BEGIN Material supplied

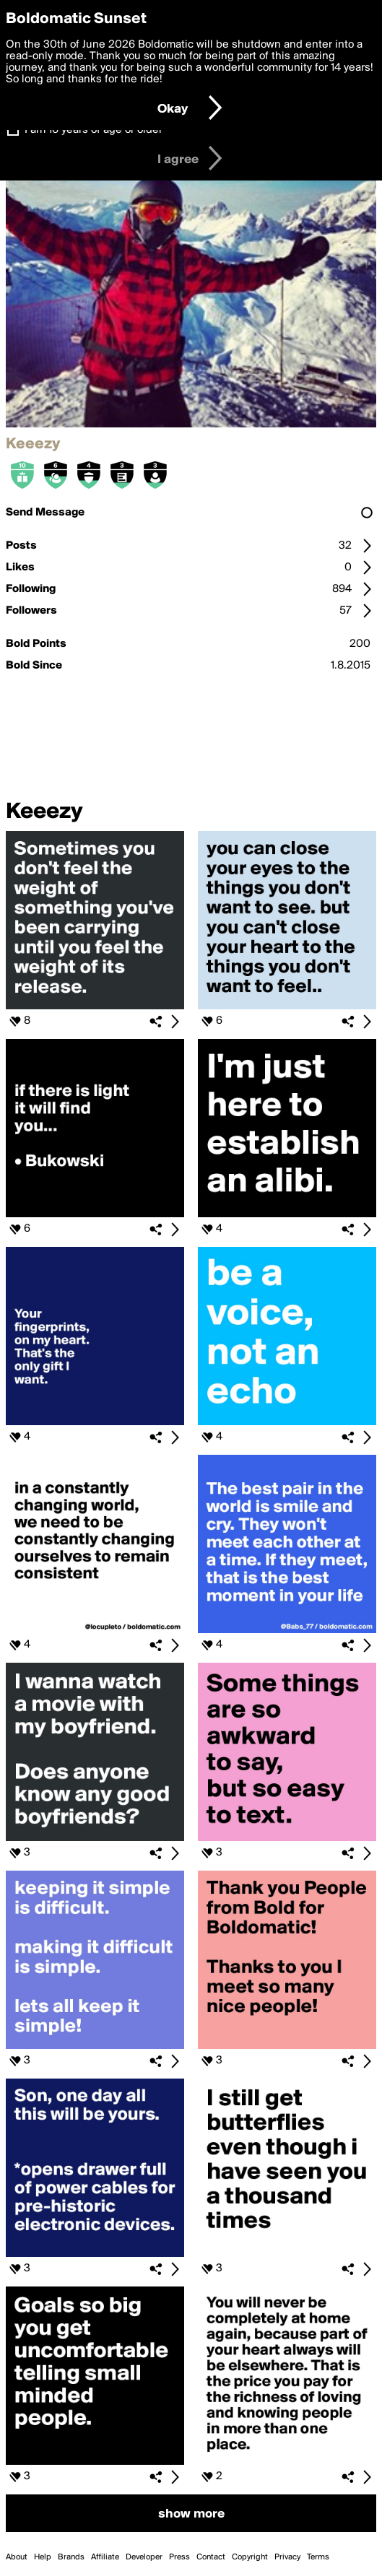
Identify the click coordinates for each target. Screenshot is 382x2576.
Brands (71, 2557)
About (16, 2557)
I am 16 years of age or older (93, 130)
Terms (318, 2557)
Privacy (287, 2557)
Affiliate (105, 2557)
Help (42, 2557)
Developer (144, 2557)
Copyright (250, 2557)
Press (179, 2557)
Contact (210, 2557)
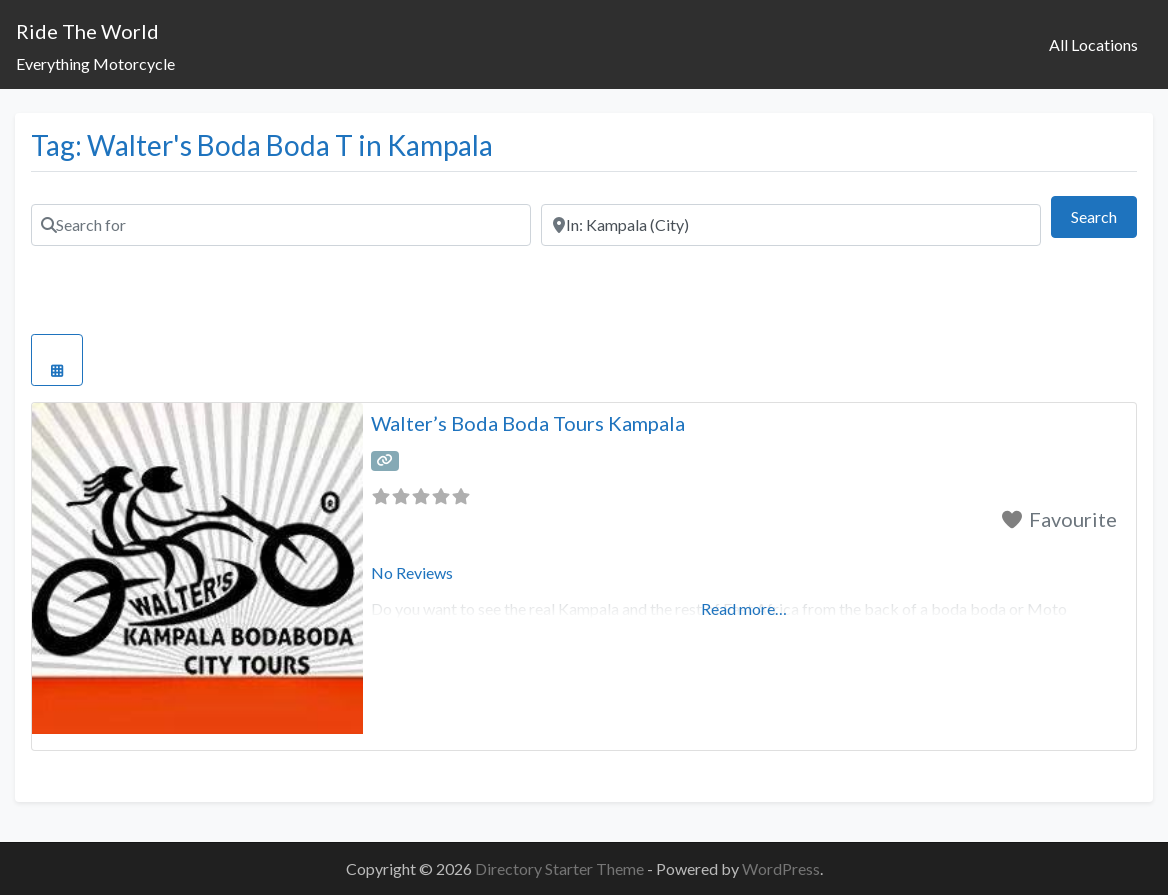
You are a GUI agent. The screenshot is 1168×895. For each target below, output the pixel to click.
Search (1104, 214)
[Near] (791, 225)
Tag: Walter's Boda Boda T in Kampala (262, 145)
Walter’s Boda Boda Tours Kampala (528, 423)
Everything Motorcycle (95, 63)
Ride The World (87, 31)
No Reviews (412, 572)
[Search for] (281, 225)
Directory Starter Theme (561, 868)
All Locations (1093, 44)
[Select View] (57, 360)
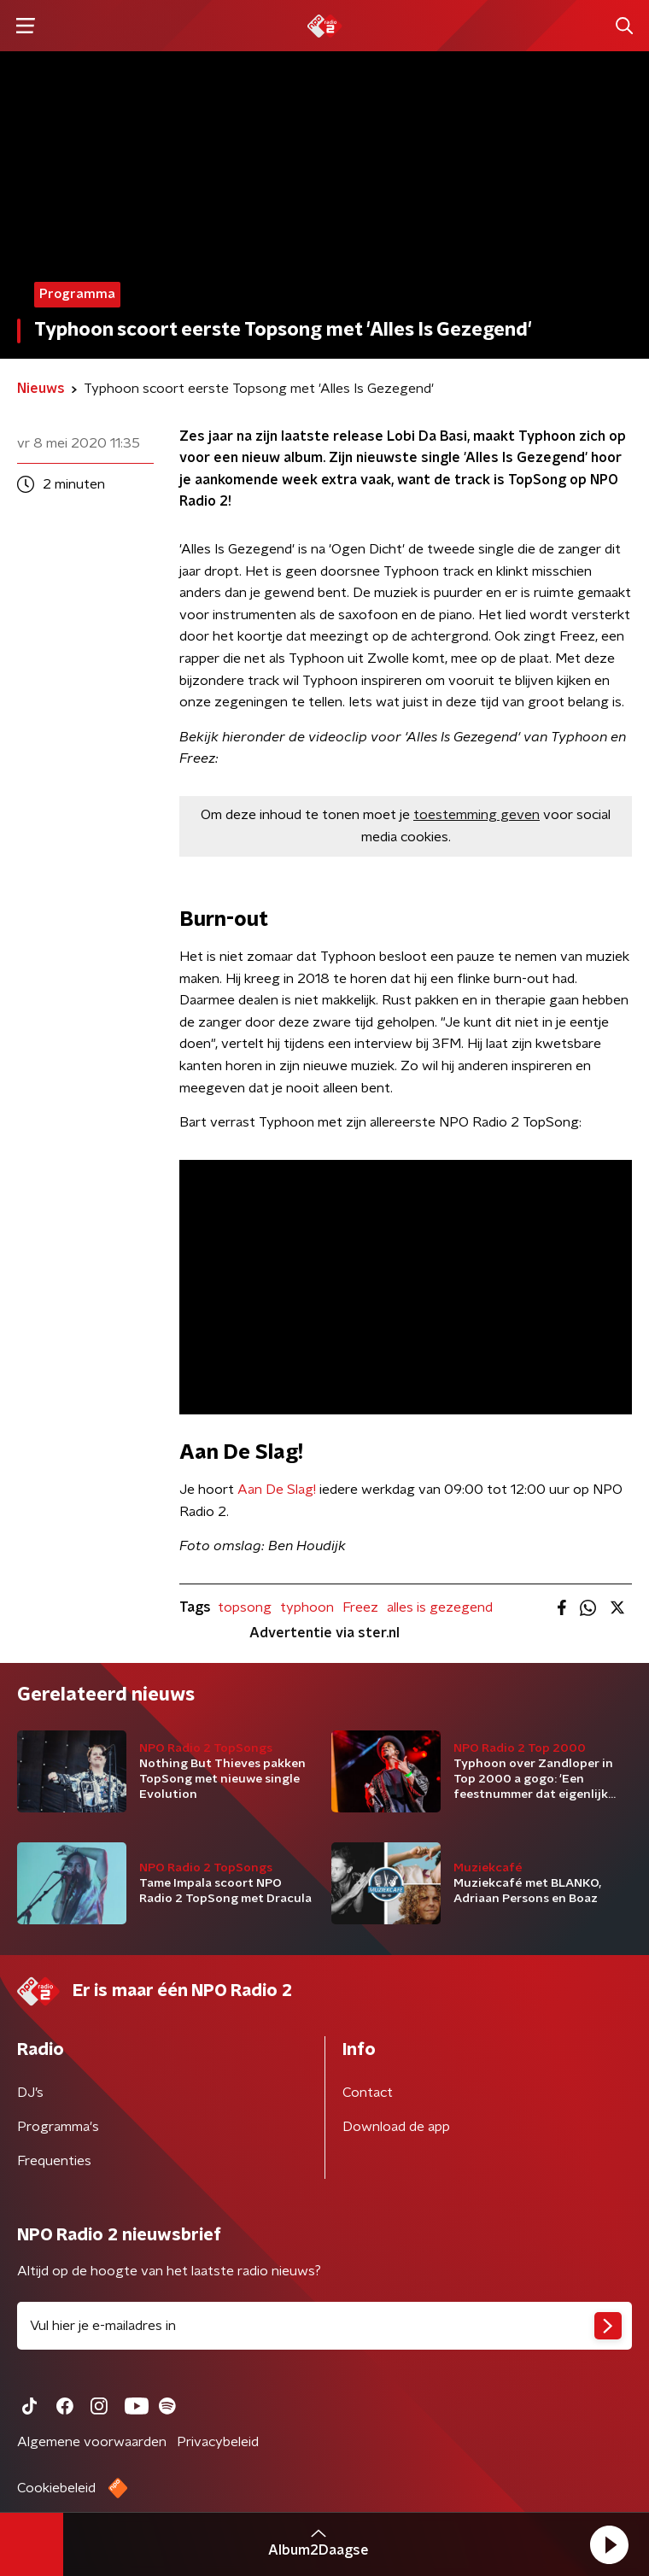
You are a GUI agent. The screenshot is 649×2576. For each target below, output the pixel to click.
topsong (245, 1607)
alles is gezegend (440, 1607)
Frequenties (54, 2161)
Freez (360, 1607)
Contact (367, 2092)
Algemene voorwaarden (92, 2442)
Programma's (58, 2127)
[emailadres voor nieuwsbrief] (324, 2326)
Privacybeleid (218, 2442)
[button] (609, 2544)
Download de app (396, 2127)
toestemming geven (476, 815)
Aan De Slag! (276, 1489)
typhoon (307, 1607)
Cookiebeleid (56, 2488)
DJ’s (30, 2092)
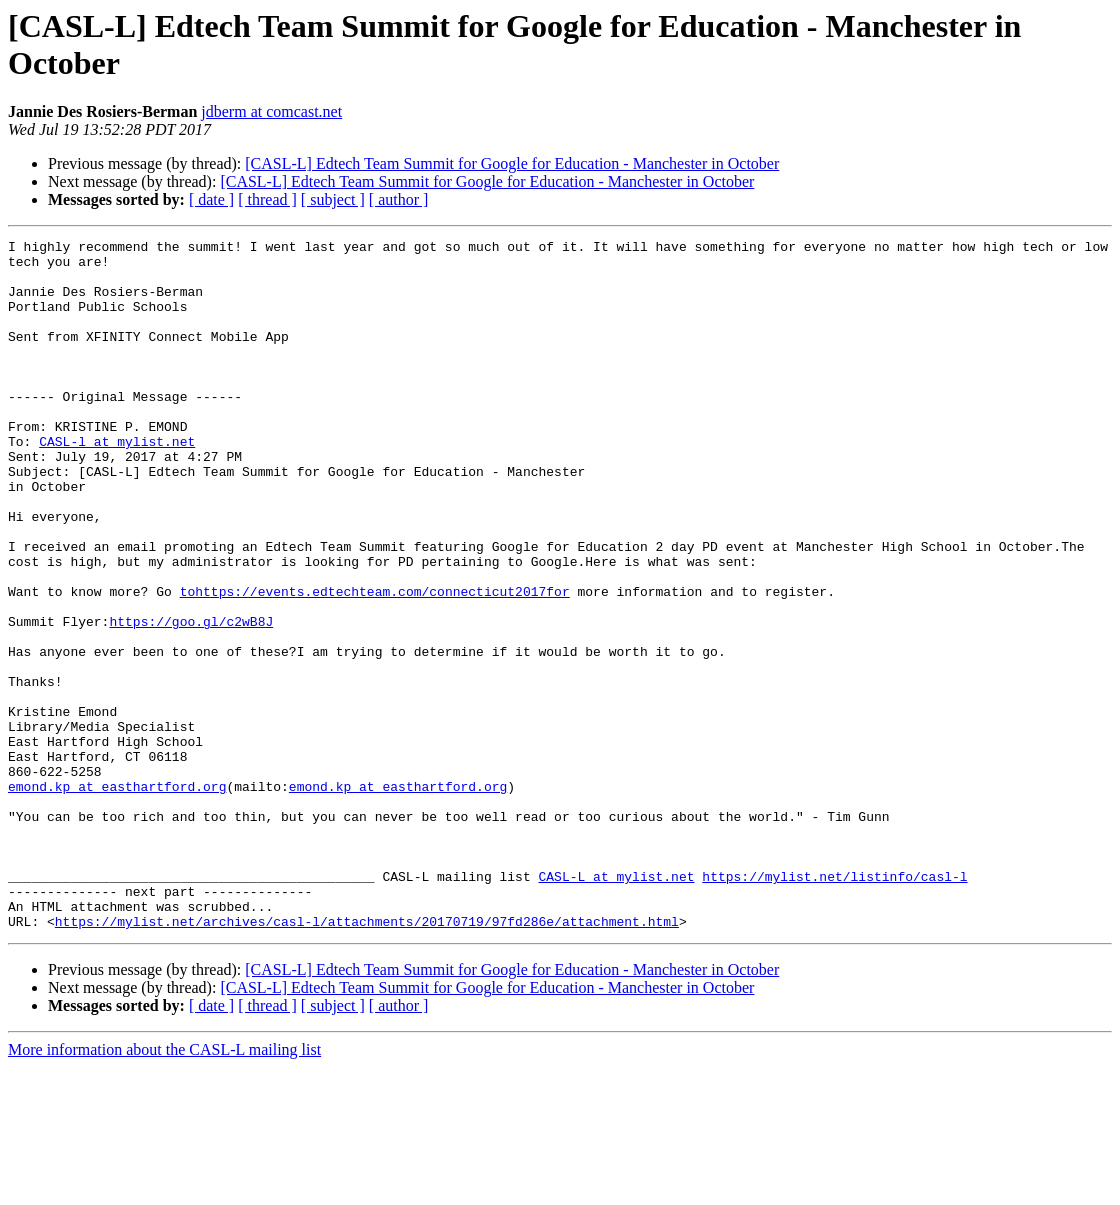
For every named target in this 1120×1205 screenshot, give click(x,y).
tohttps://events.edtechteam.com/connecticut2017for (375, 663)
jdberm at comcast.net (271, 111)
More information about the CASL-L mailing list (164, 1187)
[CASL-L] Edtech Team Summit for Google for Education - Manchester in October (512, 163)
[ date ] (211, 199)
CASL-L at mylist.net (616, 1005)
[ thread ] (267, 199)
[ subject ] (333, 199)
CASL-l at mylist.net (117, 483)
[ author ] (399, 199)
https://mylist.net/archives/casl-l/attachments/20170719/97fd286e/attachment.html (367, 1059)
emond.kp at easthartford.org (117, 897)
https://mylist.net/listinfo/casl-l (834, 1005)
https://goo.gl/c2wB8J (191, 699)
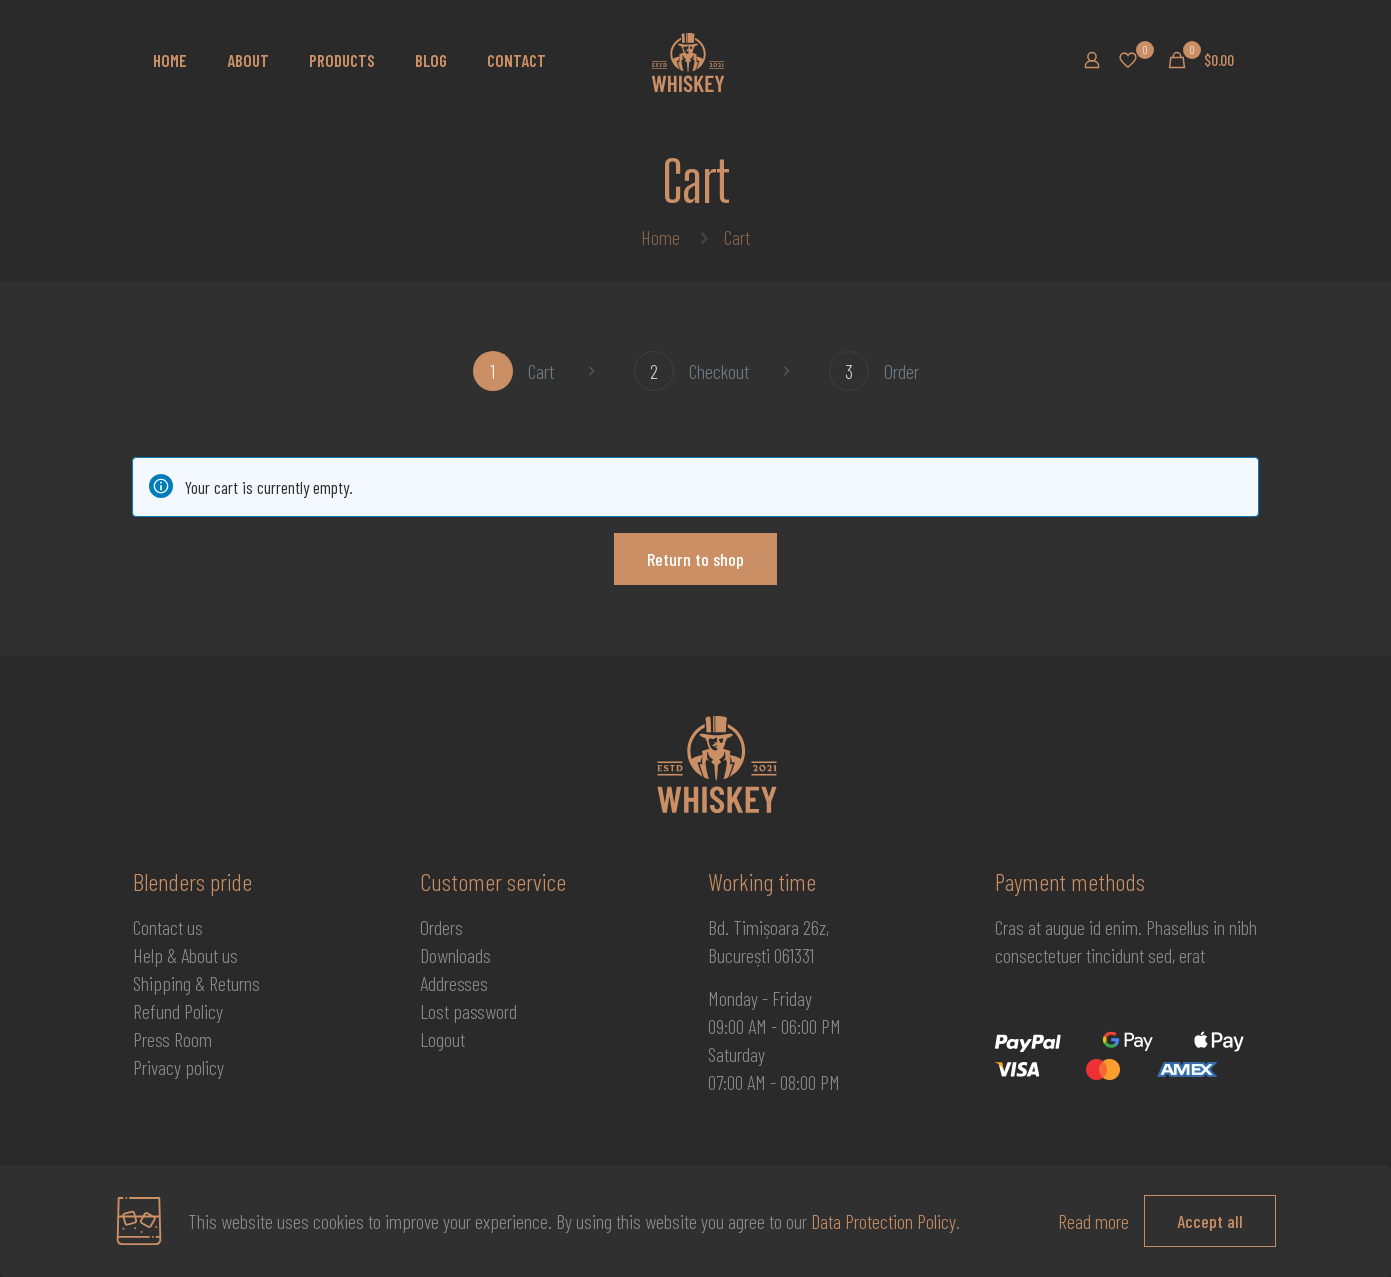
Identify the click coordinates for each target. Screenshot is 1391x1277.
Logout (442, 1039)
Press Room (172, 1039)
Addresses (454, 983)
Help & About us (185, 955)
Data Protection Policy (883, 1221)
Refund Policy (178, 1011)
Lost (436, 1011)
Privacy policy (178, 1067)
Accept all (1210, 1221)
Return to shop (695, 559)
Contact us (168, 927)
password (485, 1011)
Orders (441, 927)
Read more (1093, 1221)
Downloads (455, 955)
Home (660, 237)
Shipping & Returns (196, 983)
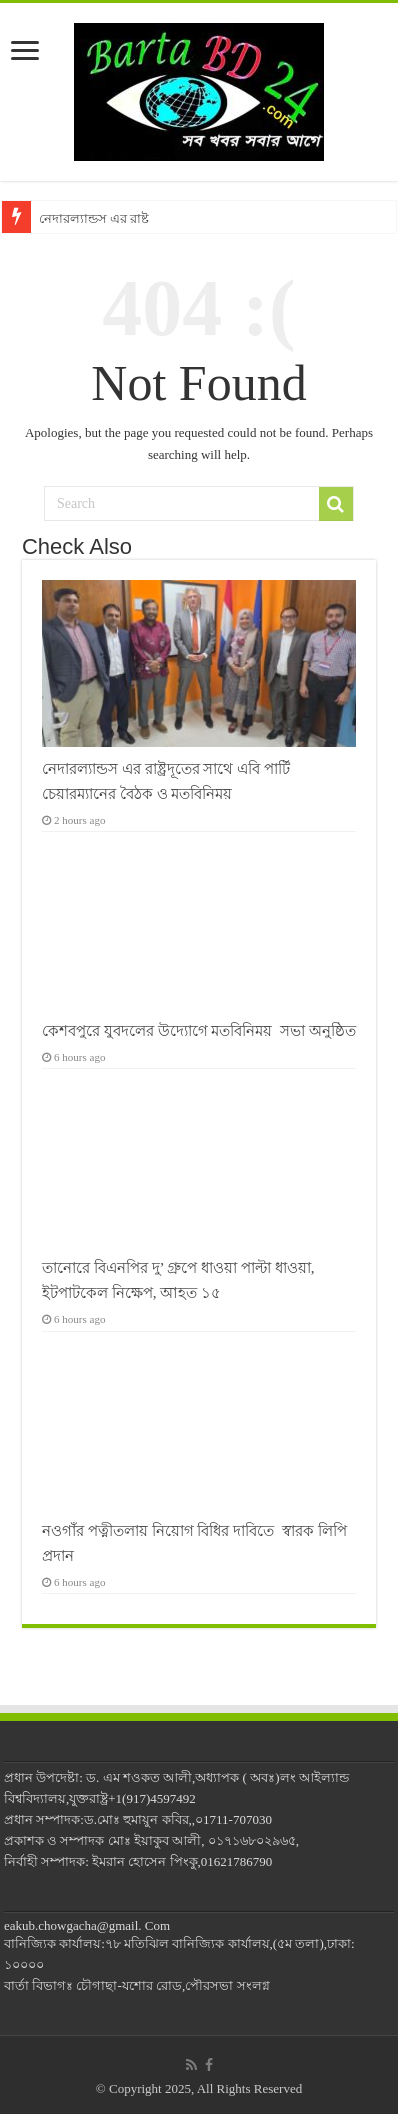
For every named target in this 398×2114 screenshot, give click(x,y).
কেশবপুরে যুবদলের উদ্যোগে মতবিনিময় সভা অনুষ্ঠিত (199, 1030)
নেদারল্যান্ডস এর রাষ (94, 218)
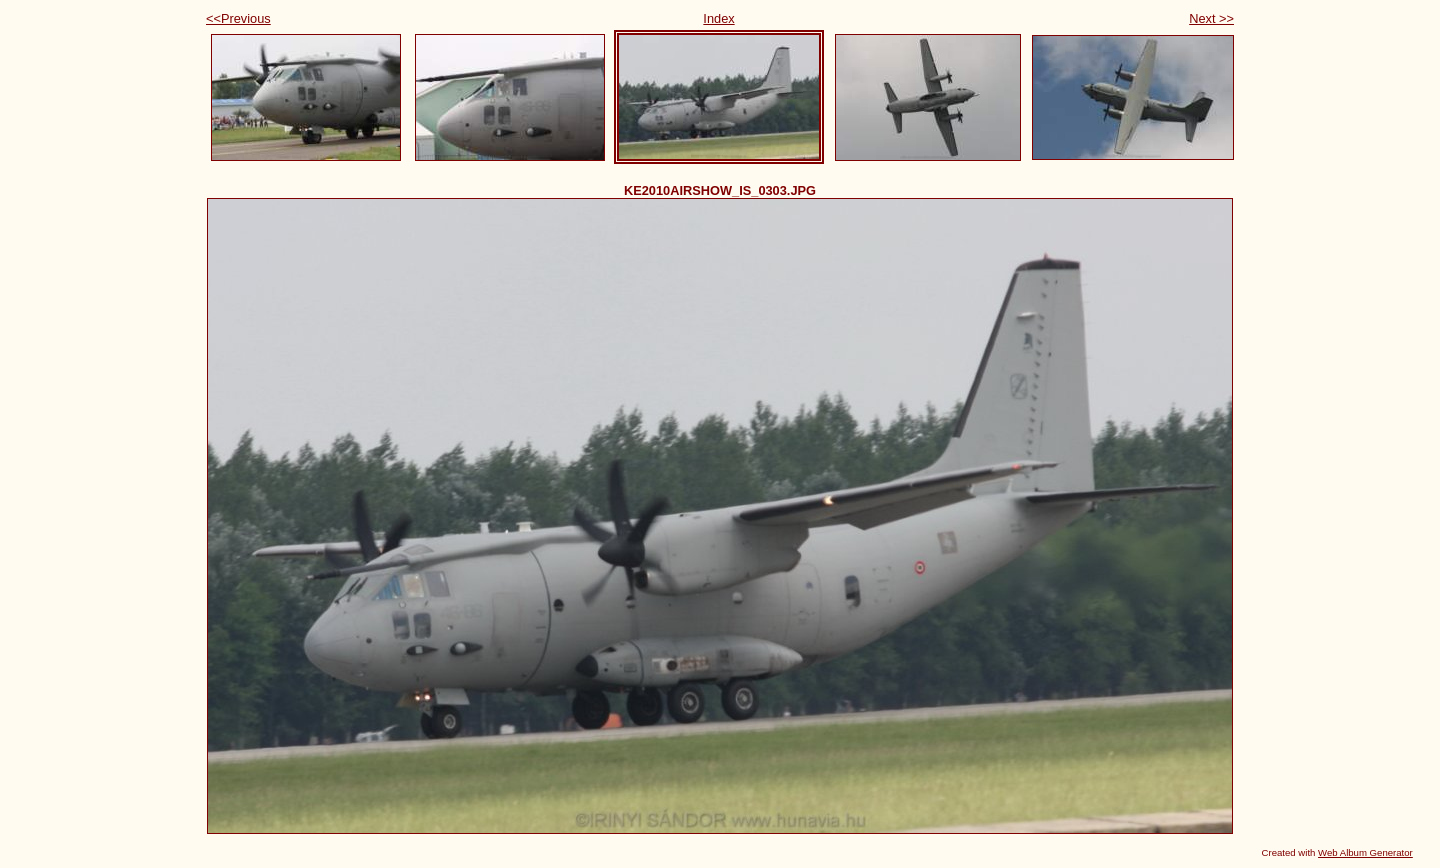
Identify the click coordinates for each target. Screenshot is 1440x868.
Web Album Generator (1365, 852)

END Material supplied

Task prompt.
Each line from the beginning of the entries up to and including the one containing "Algemene voorwaarden (92, 2442)" must be restated exactly. Pictures are to be left out.

Written solution.
Identify the click coordinates for each target. Screenshot is 382x2576.
Brands (71, 2557)
About (16, 2557)
I am 16 years of age or older (93, 130)
Terms (318, 2557)
Privacy (287, 2557)
Affiliate (105, 2557)
Help (42, 2557)
Developer (144, 2557)
Copyright (250, 2557)
Press (179, 2557)
Contact (210, 2557)
You are a GUI agent. The screenshot is 1168×895. For each target below, output the pixel to click.
Search (1104, 214)
[Near] (791, 225)
Tag: Walter's Boda Boda T in Kampala (262, 145)
Walter’s Boda Boda Tours Kampala (528, 423)
Everything Motorcycle (95, 63)
Ride The World (87, 31)
No Reviews (412, 572)
[Search for] (281, 225)
Directory Starter Theme (561, 868)
All Locations (1093, 44)
[Select View] (57, 360)
You are a GUI agent. The screenshot is 649×2576. For each target below, output the pixel to click.
topsong (245, 1607)
alles is gezegend (440, 1607)
Frequenties (54, 2161)
Freez (360, 1607)
Contact (367, 2092)
Algemene voorwaarden (92, 2442)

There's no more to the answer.